**Problem:** Within the entries underneath, how many lines include the string "Stack"? State only the number.

**Data to use:**
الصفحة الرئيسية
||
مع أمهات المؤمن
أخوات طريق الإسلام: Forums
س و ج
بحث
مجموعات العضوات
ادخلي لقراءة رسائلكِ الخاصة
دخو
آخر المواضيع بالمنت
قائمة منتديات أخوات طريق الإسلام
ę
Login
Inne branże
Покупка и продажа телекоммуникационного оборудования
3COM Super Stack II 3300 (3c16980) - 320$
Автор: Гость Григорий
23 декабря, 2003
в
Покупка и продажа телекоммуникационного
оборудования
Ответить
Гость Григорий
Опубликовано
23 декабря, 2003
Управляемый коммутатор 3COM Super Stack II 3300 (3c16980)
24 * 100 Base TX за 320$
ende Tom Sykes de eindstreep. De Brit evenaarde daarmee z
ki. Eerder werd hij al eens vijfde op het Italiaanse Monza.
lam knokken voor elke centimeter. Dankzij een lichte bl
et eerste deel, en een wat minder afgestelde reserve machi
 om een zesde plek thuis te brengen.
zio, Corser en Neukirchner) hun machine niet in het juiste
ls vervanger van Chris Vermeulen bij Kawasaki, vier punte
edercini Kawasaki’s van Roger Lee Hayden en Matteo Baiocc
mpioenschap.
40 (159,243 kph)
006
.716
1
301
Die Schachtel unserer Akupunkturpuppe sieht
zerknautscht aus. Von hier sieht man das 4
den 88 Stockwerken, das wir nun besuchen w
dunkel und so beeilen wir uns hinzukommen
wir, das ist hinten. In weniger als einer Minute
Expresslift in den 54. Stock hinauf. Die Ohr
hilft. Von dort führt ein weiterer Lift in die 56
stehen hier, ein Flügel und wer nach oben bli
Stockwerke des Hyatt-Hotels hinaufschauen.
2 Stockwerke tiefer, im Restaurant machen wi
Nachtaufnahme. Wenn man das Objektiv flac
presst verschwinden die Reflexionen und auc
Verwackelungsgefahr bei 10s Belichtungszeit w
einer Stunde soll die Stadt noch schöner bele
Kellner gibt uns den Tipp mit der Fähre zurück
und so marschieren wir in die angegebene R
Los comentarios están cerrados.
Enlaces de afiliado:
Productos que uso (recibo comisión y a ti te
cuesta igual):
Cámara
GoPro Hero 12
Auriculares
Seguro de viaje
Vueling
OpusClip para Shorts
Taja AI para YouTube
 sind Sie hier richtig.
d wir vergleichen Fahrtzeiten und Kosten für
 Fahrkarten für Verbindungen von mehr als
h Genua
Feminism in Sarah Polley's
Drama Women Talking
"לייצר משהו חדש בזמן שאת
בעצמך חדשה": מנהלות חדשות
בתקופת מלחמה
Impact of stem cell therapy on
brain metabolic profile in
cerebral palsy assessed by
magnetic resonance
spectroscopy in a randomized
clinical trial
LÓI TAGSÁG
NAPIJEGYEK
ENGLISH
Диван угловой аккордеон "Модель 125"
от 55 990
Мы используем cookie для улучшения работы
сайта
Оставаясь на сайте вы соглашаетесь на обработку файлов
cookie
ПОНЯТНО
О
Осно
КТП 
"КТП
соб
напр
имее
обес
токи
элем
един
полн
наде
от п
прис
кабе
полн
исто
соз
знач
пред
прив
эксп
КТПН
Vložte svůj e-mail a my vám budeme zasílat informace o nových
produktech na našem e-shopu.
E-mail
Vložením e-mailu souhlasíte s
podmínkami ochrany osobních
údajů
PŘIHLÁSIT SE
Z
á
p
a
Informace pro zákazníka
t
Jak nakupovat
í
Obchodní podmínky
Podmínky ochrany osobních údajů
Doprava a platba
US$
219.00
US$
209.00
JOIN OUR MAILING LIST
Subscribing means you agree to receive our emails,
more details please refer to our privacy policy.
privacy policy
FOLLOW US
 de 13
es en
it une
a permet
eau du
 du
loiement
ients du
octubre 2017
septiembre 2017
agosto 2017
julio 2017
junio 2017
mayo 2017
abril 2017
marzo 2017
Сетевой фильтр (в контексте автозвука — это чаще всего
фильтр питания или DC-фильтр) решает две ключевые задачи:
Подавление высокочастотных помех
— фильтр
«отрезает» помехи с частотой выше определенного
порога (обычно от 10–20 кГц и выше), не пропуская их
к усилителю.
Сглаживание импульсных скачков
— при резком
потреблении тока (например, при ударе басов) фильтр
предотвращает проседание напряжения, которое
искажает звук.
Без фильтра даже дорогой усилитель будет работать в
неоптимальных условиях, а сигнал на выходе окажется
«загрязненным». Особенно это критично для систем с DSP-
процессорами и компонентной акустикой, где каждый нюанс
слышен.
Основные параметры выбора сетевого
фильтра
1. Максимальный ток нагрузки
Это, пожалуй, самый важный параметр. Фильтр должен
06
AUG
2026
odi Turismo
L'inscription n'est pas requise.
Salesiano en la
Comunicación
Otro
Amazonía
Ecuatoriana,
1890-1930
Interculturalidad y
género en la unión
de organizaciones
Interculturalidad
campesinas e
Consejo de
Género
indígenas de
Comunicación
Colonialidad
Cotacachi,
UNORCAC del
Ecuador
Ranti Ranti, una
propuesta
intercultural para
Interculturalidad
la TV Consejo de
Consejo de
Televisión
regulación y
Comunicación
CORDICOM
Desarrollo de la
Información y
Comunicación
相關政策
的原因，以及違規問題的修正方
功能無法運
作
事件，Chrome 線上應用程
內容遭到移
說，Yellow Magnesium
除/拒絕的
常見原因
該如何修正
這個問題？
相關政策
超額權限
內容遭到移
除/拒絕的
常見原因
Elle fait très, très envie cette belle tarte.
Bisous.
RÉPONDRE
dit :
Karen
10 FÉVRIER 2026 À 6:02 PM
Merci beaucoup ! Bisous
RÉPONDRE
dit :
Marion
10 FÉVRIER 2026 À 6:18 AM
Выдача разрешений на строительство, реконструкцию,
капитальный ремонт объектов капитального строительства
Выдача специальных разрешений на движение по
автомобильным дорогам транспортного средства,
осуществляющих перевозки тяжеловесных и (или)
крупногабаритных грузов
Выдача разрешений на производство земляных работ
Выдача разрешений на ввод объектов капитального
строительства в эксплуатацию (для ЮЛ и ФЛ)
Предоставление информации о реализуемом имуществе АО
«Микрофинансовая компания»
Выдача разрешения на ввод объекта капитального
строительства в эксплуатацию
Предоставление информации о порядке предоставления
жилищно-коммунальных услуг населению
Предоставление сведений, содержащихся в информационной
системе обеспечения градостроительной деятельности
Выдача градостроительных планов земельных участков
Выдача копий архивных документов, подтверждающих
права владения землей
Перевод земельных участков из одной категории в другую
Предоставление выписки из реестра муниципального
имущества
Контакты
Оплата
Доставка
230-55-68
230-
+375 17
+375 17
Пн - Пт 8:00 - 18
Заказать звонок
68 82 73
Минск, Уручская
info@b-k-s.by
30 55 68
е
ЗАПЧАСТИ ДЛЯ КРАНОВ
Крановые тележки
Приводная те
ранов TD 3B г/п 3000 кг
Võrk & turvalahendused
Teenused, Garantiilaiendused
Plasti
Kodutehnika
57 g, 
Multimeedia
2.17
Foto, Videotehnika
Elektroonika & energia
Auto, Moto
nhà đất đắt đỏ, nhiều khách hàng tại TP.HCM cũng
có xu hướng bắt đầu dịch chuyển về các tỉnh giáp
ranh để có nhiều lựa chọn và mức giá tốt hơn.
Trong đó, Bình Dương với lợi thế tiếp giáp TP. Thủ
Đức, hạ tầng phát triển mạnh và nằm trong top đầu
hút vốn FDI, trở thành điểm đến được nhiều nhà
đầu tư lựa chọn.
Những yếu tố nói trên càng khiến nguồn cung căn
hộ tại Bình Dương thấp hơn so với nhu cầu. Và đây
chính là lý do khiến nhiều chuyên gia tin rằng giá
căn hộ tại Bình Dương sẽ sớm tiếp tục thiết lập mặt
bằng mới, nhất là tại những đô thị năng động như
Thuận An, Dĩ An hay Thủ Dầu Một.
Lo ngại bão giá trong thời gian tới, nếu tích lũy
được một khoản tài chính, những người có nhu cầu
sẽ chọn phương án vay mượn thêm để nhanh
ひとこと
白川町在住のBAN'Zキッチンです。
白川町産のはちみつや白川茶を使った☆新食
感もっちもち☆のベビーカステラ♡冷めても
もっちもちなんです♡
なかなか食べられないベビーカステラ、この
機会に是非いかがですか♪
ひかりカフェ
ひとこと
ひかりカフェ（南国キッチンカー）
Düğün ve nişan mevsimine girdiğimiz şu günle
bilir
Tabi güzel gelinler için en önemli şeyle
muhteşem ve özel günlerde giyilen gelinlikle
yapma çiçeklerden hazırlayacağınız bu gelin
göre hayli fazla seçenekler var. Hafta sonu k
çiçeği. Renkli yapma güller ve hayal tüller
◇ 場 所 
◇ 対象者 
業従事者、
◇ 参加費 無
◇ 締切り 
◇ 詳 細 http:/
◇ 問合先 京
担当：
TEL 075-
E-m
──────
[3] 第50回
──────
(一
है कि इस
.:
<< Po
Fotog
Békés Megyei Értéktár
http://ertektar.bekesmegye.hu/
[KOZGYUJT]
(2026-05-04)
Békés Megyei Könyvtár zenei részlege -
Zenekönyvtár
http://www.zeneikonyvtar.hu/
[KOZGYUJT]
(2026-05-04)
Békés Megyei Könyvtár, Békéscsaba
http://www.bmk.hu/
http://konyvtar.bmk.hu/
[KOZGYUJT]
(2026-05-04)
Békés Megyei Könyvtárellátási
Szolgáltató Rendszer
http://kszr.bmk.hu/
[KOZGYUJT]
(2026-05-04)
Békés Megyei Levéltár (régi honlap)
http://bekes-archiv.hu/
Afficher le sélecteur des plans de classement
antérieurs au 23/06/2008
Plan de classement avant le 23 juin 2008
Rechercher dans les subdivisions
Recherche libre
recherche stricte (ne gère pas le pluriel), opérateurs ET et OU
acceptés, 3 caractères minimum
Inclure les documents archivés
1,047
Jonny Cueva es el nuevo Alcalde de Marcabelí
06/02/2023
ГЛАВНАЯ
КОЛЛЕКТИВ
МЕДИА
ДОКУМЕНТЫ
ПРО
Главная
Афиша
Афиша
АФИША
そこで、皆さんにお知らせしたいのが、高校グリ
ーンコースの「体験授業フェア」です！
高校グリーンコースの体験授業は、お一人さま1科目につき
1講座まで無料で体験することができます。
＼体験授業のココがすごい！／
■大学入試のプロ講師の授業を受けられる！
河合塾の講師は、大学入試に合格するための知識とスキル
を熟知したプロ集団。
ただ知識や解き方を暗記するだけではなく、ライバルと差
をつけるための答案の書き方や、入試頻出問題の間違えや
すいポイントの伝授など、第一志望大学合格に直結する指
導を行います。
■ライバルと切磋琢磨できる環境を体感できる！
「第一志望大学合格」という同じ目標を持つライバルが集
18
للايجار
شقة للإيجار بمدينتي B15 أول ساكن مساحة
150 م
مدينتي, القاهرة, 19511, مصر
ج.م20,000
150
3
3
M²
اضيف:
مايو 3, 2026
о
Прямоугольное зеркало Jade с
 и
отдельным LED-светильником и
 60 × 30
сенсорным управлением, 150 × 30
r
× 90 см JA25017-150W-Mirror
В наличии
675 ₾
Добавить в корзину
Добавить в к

**Result of this task:** 2